Emio Greco | Pieter C Scholten

you PARA | DISO is the final part of a cycle that is inspired by Dante Alighieri’s La Divina Commedia. This creation of Emio Greco and Pieter C. Scholten follows the successful pieces HELL and the recently presented diptych [purgatorio] POPOPERA and [purgatorio] IN VISIONE (2008).

 

 

In this performance, as in the previous parts of their Dante trilogy, Emio Greco and Pieter C. Scholten break away from the usual assumptions about the hereafter. They set out with open visors to look for the answer to the question: what is paradise? When we separate paradise from all those prejudices, it turns out that this is not a simple question to answer. What should we expect from something we value so highly?

For you PARA | DISO, Emio Greco and Pieter C. Scholten set up a collaboration with various designers, who brought their own visions of paradise. For instance, Korean architect Minsuk Cho created a monumental scenery in which the grandeur and vulnerability of paradise becomes visible. To provide the overall structure, Greco and Scholten wrote a decalogue and a guide to entering paradise, which the designers and dancers then appropriated.
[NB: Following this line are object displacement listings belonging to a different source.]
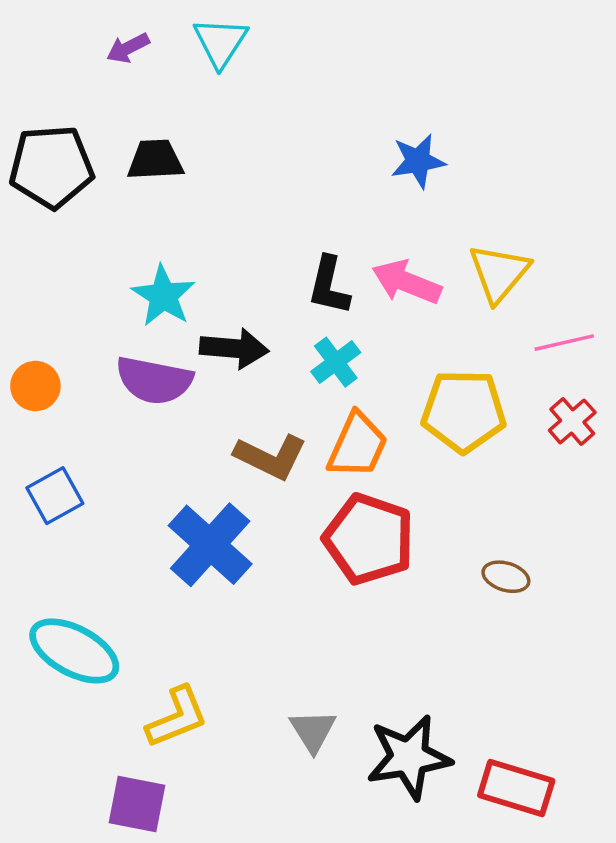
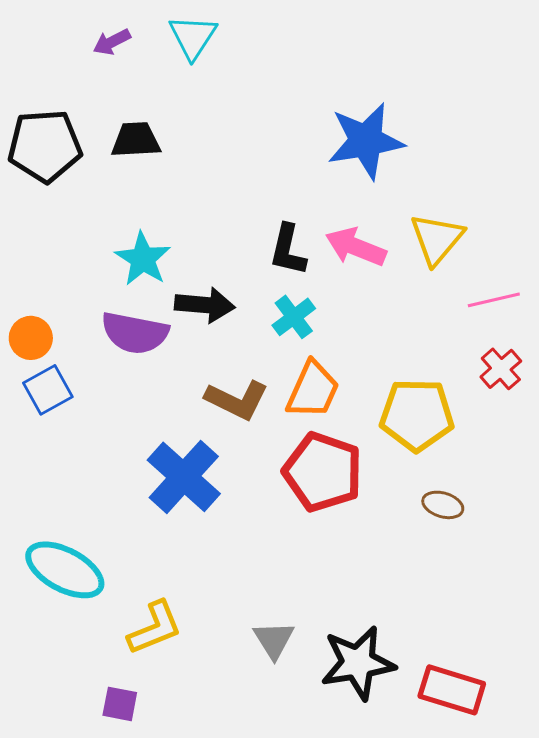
blue star: (418, 161) -> (366, 141), size x1.6
yellow pentagon: (464, 411) -> (417, 415), moved
blue square: (55, 496) -> (48, 390), moved
purple square: (137, 804) -> (120, 704), size x0.7

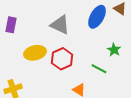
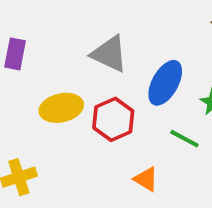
blue ellipse: (97, 17) -> (165, 83), moved

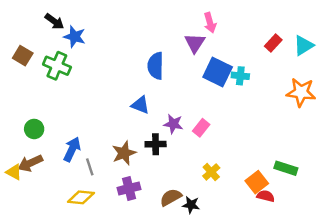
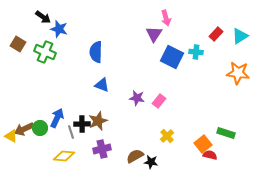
blue semicircle: (156, 66) -> (96, 52), moved
cyan cross: (240, 76) -> (196, 52), moved
blue triangle: (140, 105) -> (102, 85), moved
green circle: (34, 129) -> (40, 128), moved
black cross: (156, 144) -> (82, 124), moved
In you PARA | DISO the six performers follow their individual paths to paradise and seduce one another with their slogans: I am futuristic, I am cosmic, I am generous, I am divine, I am pure, I am exclusive. Guided by an anonymous muse they gradually surrender themselves. A dance in a vacuum: suffocating, but without a fatal ending.

 

PRESS ABOUT you PARA | DISO

“Now is the time to give Greco’s and Scholten’s dantesque trinity the chance to show, on a single night, the power that is contained within its contrasts. you PARA | DISO is the snowy cream topping on the elegance of their HELL and the grotesqueness of their [purgatorio].” – Thomas Hahn (kultiversum.de, July 3, 2010)

“[…] intoxicated by the heavenly gold that shone at him from all directions, by the beautifully draped curtains that Korean architect MinSuk Cho (responsible, with others, for the Korean pavillion at the World Expo in Shanghai) designed for the scenography and the insect-like movements of the dancers, with Derek Cayla being foremost. In this paradise the dancers appeared to feel at ease, more so than in the previous performances, with the dance language of Greco and Scholten. Although paradise was not ultimately reached, by the end of the performance the gates of heaven were wide open. […]” – Contant Meijers (TM, september 2010)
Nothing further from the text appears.